Notwithstanding the foregoing opinions, no opinion is expressed as to the effect of the Reorganization on (i) the Acquired Fund or the Acquiring Fund with respect to any asset as to which any unrealized gain or loss is required to be recognized for U.S. federal income tax purposes at the end of a taxable year (or on the termination or transfer thereof) under a mark-to-market system of accounting and (ii) any shareholder of the Acquired Fund or the Acquiring Fund that is required to recognize unrealized gains and losses for U.S. federal income tax purposes under a mark-to-market system of accounting.
This opinion letter expresses our views only as to U.S. federal income tax laws in effect as of the date hereof. It represents our best legal judgment as to the matters addressed herein, but is not binding on the Internal Revenue Service or the courts. Accordingly, no assurance can be given that the opinions and analysis expressed herein, if contested, would be sustained by a court. Our opinion is based upon the Code, the applicable Treasury Regulations promulgated thereunder, the present position of the Internal Revenue Service as set forth in published revenue rulings and revenue procedures, present administrative positions of the Internal Revenue Service, and existing judicial decisions, all of which are subject to change either prospectively or retroactively.
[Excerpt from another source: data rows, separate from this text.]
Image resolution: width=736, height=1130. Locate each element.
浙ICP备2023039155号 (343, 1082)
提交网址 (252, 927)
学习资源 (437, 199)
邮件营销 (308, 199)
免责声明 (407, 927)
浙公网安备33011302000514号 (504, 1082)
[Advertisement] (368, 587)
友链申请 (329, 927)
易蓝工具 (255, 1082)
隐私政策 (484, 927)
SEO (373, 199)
We do not undertake to make any continuing analysis of the facts or relevant law following the date of this letter.
Our opinion is conditioned upon the performance by the Trust of its undertakings in the Agreement and the Representation Letters.
This opinion is being rendered to the Trust, on behalf of the Acquired Fund and Acquiring Fund, and may be relied upon only by the Trust, the Acquired Fund, the Acquiring Fund and their respective shareholders.